In March 2015 I posted The Insulin Racket outlining how venture capitalists financed the development of recombinant DNA “human” insulin and how the drug companies which manufacture insulin drove the old pig and cattle based insulins off of the market.
I am and have been a type I diabetic all of my adult life. My mother also had the disease and died of complications at age 43. I will be 74 in a couple of months and have lived longer than I ever expected.
Back to the insulin racket.
Early on I took an insulin called Protamine Zinc U-40. It was manufactured from the pancreas of pigs and beef cattle. The pancreas were readily available to drug companies since no one I know eats Pancreas fra Diavolo. And there were plenty of pigs and cattle going to slaughter..
So insulin was relatively inexpensive and readily available to everyone who needed it to live, whether they had medical insurance or not.
However, the 1970s brought about a game-changing innovation. Biotechnology investors set their sights on insulin, and the newest incarnation (dubbed “recombinant DNA technology”) involved inserting cloned human insulin genes into bacteria. From there, scientists began improving upon this new genetic code-derived form of the drug.

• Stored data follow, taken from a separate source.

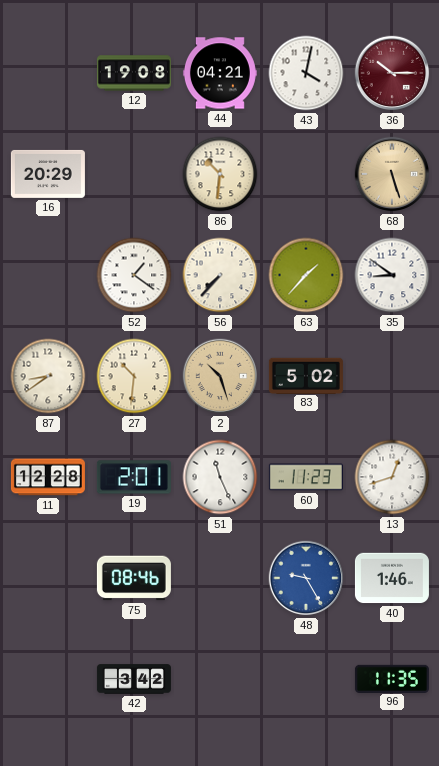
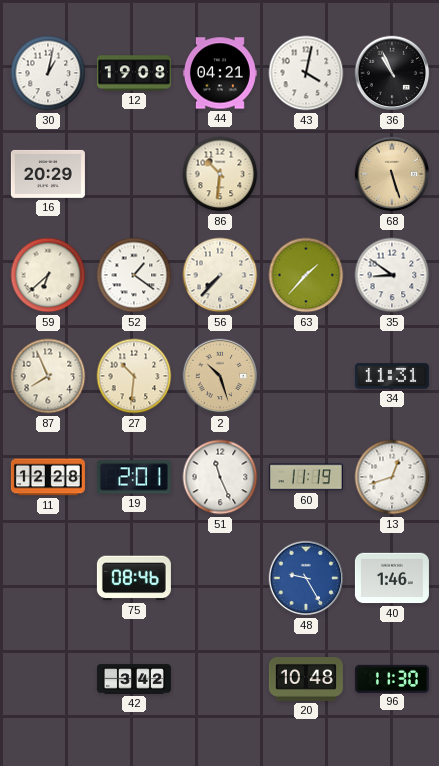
30: none -> 1:02
36: 10:15 -> 10:56
36 dial: burgundy -> black
59: none -> 6:38
87: 8:39 -> 7:56
83: 5:02 -> none
34: none -> 11:31
60: 11:23 -> 11:19
20: none -> 10:48
96: 11:35 -> 11:30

Although the other versions of the drug were still effective, they fell out of favor and off the market. The new “human” insulins were practically given away when they became available.
I remember distinctly that the insulin I take today, Novolin 70/30, was considerably cheaper than the older pig/beef based insulins. My doctor encouraged me to change – “it’s human!”
Slowly but surely after the older insulins were driven from the market the price of human based insulin began to rise.
Today the cheapest bottle of Novolin 70/30 insulin you can find in America is about $200 for a ten milliliter vial – which lasts me about three weeks. That would be the lower end of the cost for a vial for those without prescription insurance.
Can’t you just picture those little bacteria with cloned human genes pumping out that stuff! They are like little money machines! Indeed they are.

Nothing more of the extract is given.